In ragione della rilevanza penalistica della condotta lesiva e dell'accertamento della colpa in concreto dell’autore, va altresì liquidato il danno morale che si indica nel caso concreto in Euro 1285,41 in moneta attuale, pari al 40% del danno biologico complessivo (permanente e temporaneo - v. tabelle del triveneto, tenuto conto del livello medio di sofferenza accertato dal c.t.u.).

Il prospettato inquadramento della responsabilità dell’amministrazione non esclude l’ipotizzabilità di una negligenza da parte del funzionario preposto al funzionamento del servizio, posto che, come già si è detto, l’esistenza di una situazione di pericolo era ben nota

Proprio in presenza di una siffatta condotta colposa, certamente ricollegabile alle incombenze gravanti sul proprio dipendente, anche se estraneo al presente giudizio, in base all’art. 2049 c.c. l’ente convenuto è chiamato a rispondere per il lamentato danno non patrimoniale, poiché l’art. 185, comma 2, c.p. prevede che l’obbligazione risarcitoria derivante da un fatto di reato grava non soltanto sul colpevole ma anche sul responsabile civile (cfr. sullo specifico punto Cass. 1° settembre 1999, n. 9198; 15 novembre 1996, n. 10015).

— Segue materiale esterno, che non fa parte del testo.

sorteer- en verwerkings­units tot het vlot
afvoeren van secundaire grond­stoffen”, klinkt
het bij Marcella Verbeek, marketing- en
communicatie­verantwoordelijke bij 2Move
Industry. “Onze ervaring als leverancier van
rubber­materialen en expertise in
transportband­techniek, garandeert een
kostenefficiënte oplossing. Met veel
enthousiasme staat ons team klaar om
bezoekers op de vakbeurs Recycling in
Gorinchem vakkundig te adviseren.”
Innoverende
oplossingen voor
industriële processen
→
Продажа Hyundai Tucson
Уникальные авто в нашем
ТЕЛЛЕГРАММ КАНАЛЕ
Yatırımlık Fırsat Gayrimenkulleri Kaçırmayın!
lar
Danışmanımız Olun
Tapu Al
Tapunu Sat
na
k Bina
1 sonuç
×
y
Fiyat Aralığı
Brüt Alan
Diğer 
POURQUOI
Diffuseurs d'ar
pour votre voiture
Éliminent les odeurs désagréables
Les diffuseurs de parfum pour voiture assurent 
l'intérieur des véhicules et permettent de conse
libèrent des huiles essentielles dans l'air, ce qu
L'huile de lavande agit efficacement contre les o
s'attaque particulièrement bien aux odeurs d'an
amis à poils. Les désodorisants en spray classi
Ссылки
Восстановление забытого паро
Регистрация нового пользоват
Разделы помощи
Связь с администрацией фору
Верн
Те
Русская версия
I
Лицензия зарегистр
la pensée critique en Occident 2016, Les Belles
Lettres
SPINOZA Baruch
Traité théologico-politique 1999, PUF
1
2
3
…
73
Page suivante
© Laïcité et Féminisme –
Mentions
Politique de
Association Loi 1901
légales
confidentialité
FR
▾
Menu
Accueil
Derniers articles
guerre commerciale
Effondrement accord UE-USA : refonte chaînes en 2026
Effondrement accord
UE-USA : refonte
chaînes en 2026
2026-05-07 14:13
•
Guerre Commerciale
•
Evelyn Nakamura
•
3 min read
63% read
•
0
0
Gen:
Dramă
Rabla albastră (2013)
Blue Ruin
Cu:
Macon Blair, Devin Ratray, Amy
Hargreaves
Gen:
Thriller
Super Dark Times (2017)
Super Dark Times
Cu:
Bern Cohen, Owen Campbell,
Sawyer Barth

A titolo di danno emergente, va riconosciuta sulla scorta della documentazione versata in causa e di una necessaria valutazione equitativa e forfetaria, per spese mediche specialistica (esame medico legale) e spostamenti, la complessiva somma di Euro 400, ai valori attuali.

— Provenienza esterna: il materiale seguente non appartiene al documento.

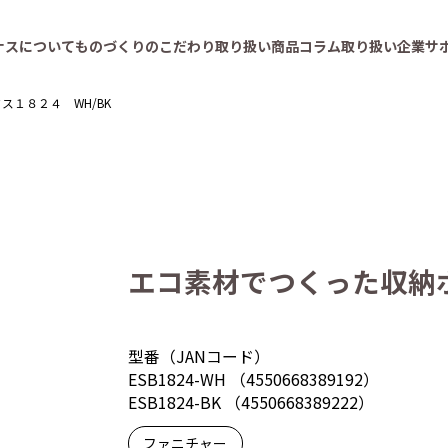
ナスについて
ものづくりのこだわり
取り扱い商品
コラム
取り扱い企業
サ
１８２４ WH/BK
エコ素材でつくった収納ボ
型番（JANコード）
ESB1824-WH （4550668389192）
ESB1824-BK （4550668389222）
ファニチャー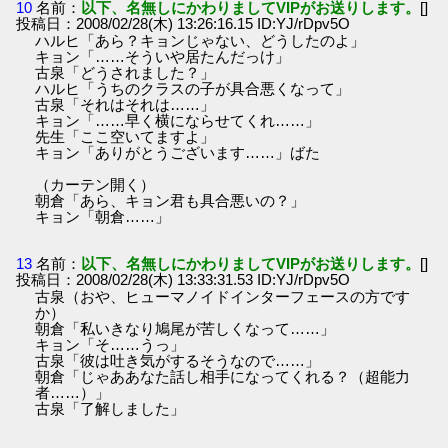
10
名前：
以下、名無しにかわりましてVIPがお送りします。
[]
投稿日：2008/02/28(木) 13:26:16.15 ID:YJ/rDpv5O
ハルヒ「あら？キョンじゃない、どうしたのよ」
キョン「……そういや居たんだっけ」
古泉「どうされました？」
ハルヒ「うちのクラスの子が具合悪くなって」
古泉「それはそれは……」
キョン「……早く横にならせてくれ……」
先生「ここ空いてますよ」
キョン「ありがとうございます……」ばた
（カーテン開く）
朝倉「あら、キョン君も具合悪いの？」
キョン「朝倉……」
13
名前：
以下、名無しにかわりましてVIPがお送りします。
[]
投稿日：2008/02/28(木) 13:33:31.53 ID:YJ/rDpv5O
古泉（おや、ヒューマノイドインターフェースの方です
か）
朝倉「私いきなり鳩尾が苦しくなって……」
キョン「そ……うっ」
古泉「彼は吐き気がするそうなので……」
朝倉「じゃああなた話し相手になってくれる？（超能力
者……）」
古泉「了解しました」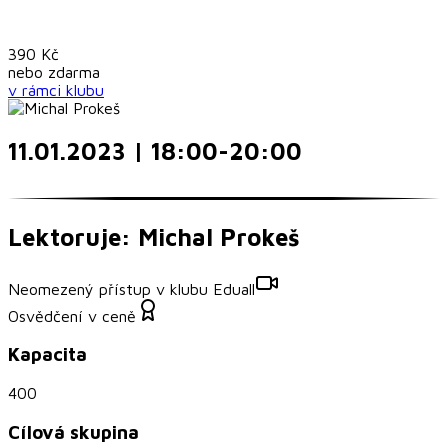
390
Kč
nebo
zdarma
v rámci
klubu
11.01.2023 | 18:00-20:00
Lektoruje: Michal Prokeš
Neomezený přístup v klubu Eduall
Osvědčení v ceně
Kapacita
400
Cílová skupina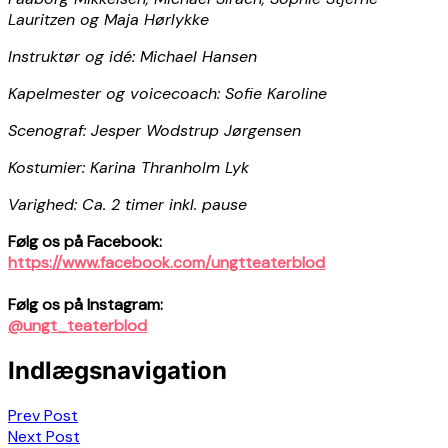
Lauritzen og Maja Hørlykke
Instruktør og idé: Michael Hansen
Kapelmester og voicecoach: Sofie Karoline
Scenograf: Jesper Wodstrup Jørgensen
Kostumier: Karina Thranholm Lyk
Varighed: Ca. 2 timer inkl. pause
Følg os på Facebook:
https://www.facebook.com/ungtteaterblod
Følg os på Instagram:
@ungt_teaterblod
Indlægsnavigation
Prev Post
Next Post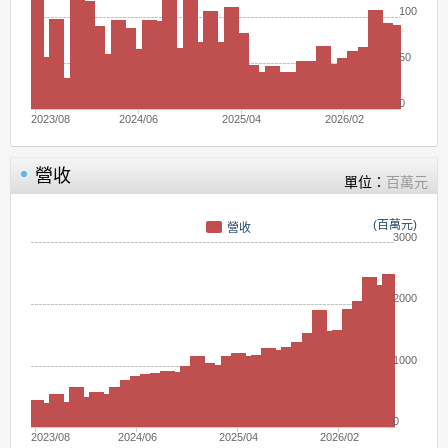
100
50
0
2023/08
2024/06
2025/04
2026/02
營收
單位：
百萬元
(百萬元)
營收
3000
2000
1000
0
2023/08
2024/06
2025/04
2026/02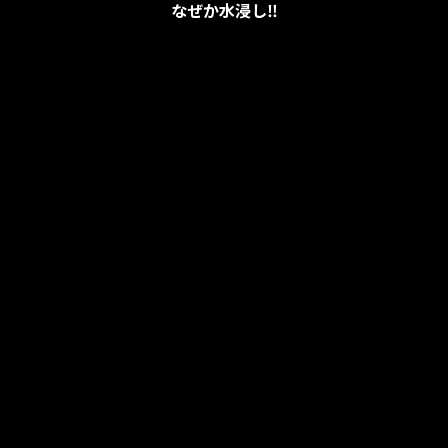
なぜか水浸し‼️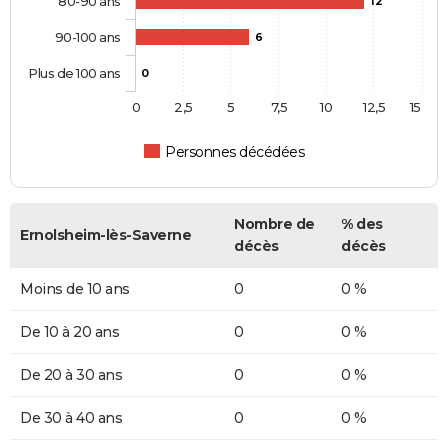
80-90 ans
12
90-100 ans
6
Plus de 100 ans
0
0
2,5
5
7,5
10
12,5
15
Personnes décédées
Nombre de
% des
Ernolsheim-lès-Saverne
décès
décès
Moins de 10 ans
0
0 %
De 10 à 20 ans
0
0 %
De 20 à 30 ans
0
0 %
De 30 à 40 ans
0
0 %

Il danno fin qui calcolato ammonta dunque a Euro 4.898,95, in

moneta attuale. Su tale importo, inoltre, saranno dovuti gli interessi compensativi dalla data del fatto al saldo.

Pertanto, il Ministero della Pubblica Istruzione, in persona del Ministro p.t., va condannato al pagamento in favore degli attori della somma di Euro 4.898,95, oltre agli interessi compensativi al tasso di legge dalla data del fatto fino al saldo.

Le spese di lite, liquidate come da dispositivo seguono la soccombenza.

Spese di C.T.U. a definitivo carico di parte convenuta.

Sentenza provvisoriamente esecutiva per legge.

P.Q.M.

Il Tribunale, definitivamente pronunciando nella causa in epigrafe riportata, respinta ogni altra domanda o eccezione, così provvede:

1) accertata la responsabilità del Ministero della Pubblica Istruzione, condanna quest’ultimo, in persona del Ministro p.t., al pagamento, a titolo di risarcimento danni, in favore di Mazzon Mirko e Boz Mara, quali genitori esercenti la potestà su Mazzon Michela, della somma di Euro 4.898,95, oltre agli interessi compensativi al tasso di legge dalla data del fatto fino al saldo;

2) condanna il convenuto alla rifusione in favore degli attori delle spese di lite, liquidate in complessivi Euro 3.722,72 , di cui Euro 332,7 per spese, Euro 1.049, 42 per diritti e Euro 2.340,60 per onorari, oltre IVA e CPA se dovuti per legge;

3) spese di C.T.U. a definitivo carico di parte convenuta;

4) sentenza provvisoriamente esecutiva per legge.